Salía a cazar armado con flechas a las que clavaba unas aletas de plumas de pavo para que volasen mejor; él mismo se inventaba la presa, podía ser, por ejemplo, una mata redonda de frambuesas. Se sentaba también en la pasarela desde donde, con una regadera, se sacaba agua del estanque; no del Negro, sino del otro, el que estaba entre un ala de la casa, el vergel y los edificios de la granja. Fingía ir en barca y disparaba contra los patos, lo cual le valió ser interrogado, pues habían encontrado un pato muerto; no confesó su culpa. A lo mejor el pato había muerto de otra cosa. Los indios pescan con arco y flecha, así que se dedicaba también a buscar peces en el río, en un lugar poco hondo (para no perder la flecha), pero se le escabullían siempre.

En los días lluviosos, sentado en el porche junto a una mesa fija en el suelo, dibujaba espadas, lanzas y aparejos de pesca. Y ahora detengámonos en un rasgo de su carácter. Cierto día, empezó a dibujar arcos, pero, de pronto, se detuvo y rompió el dibujo. Amaba sus arcos y, repentinamente, sin saber por qué, se le ocurrió pensar que no se debe representar lo que se ama, que hay que guardarlo como un secreto.

La abuela Misia lo llevó un día al desván y le mostró un baúl repleto de trastos viejos. Y, entre ellos, ¡libros de cuentos! Encontró uno que hablaba de un chico que se había subido de polizón a un barco y, escondido debajo de la cubierta, se alimentaba de bizcochos, rodeado por manadas de feroces ratas. Encontró agua en unos barriles: agua dulce. ¿Quería esto decir que contenía azúcar?

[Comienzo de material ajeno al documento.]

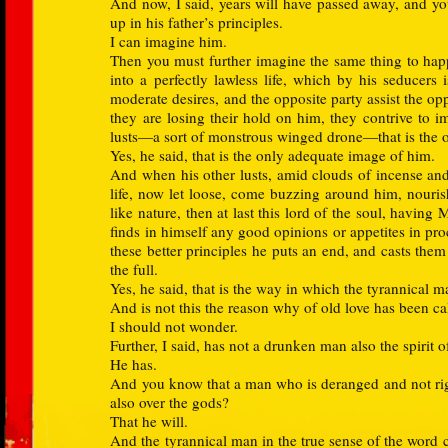
And now, I said, years will have passed away, and yo
up in his father’s principles.
I can imagine him.
Then you must further imagine the same thing to hap
into a perfectly lawless life, which by his seducers 
moderate desires, and the opposite party assist the op
they are losing their hold on him, they contrive to i
lusts—a sort of monstrous winged drone—that is the 
Yes, he said, that is the only adequate image of him.
And when his other lusts, amid clouds of incense and
life, now let loose, come buzzing around him, nourish
like nature, then at last this lord of the soul, having
finds in himself any good opinions or appetites in pr
these better principles he puts an end, and casts th
the full.
Yes, he said, that is the way in which the tyrannical m
And is not this the reason why of old love has been ca
I should not wonder.
Further, I said, has not a drunken man also the spirit o
He has.
And you know that a man who is deranged and not right
also over the gods?
That he will.
And the tyrannical man in the true sense of the word c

Así se lo imaginaba Tomás y, por eso, comprendió mejor la alegría del chico cuando logró abrir un agujero en un barril.

Uno de los lugares que más se prestaba para soñar con las aventuras que acababa de leer, era el retrete. Se llegaba a él por un estrecho sendero bordeado de arbustos de grosella. La puerta se cerraba por dentro con un gancho y, por el corazón recortado en ella, podía verse si alguien se acercaba. Por las rendijas, penetraban rayos de sol y, afuera, resonaba una ininterrumpida música de moscas, abejas y abejorros. Uno de estos abejorros peludos, zumbando con fuerza, se aventuraba de vez en cuando dentro del agujero, cuyo hedor Tomás aspiraba con fruición. Las arañas extendían sus telarañas en los rincones. La vela, que se fijaba a una viga transversal, dejaba chorreras de estearina. Las paredes laterales también tenían aberturas, pero por ellas no se veía mas que las hojas del saúco.

Si, a través del corazón de la puerta, Tomás divisaba a Antonina, interrumpía sus meditaciones y se abrochaba aprisa los pantalones. Al otro extremo del sendero, junto al vertedero, Antonina degollaba las gallinas. Hinchaba y apretaba entonces los labios, preparándose para asestar el golpe con la hacheta, mientras colocaba la gallina sobre el tronco; ésta, asustada, pero no demasiado, pensaba seguramente en cómo terminaría aquello, o a lo mejor no pensaba nada. Relucía la hacheta, el rostro de Antonina se encogía de dolor (gesto que, al mismo tiempo, era como una sonrisa) y, luego, sólo quedaba un batir de alas y convulsivos estremecimientos de un guiñapo plumoso en el suelo. Tomás sentía entonces como un escalofrío y, por eso, le gustaba presenciar aquella escena. En una ocasión, el espectáculo fue realmente extraordinario. Un gallo enorme, con las erizadas plumas doradas y brillantes, levantó el vuelo decapitado, irguiendo el rojo muñón de su cuello. Aquel vuelo mudo mereció por parte de Antonina, que lo contemplaba con la boca abierta, una admirativa aceptación, porque el gallo cayó tan sólo después de estrellarse contra el tronco de un tilo.

Tomás no iba ahora tan a menudo al río con su aparejo de pescar ni a la casa de los Akulonis, quizás a causa de Magdalena, quizás debido a sus lecturas. Los lugares solitarios junto al Issa empezaron a parecerle peligrosos y, en cuanto a sus cacerías con el arco, no sentía deseo alguno de compartirlas con otros niños, a quienes podrían parecerles ridículas, ya que no se trataba de un entretenimiento tan serio como pescar o fabricar caramillos con varas de sauce. También deseaba que nadie pudiera sorprenderlo en algunos de sus juegos, que eran demasiado infantiles para un niño tan mayor: colocaba, por ejemplo, frente a frente dos ejércitos de palitos clavados en la arena, se ponía alternativamente de parte de uno o del otro bando y bombardeaba al enemigo con una artillería de piedrecitas.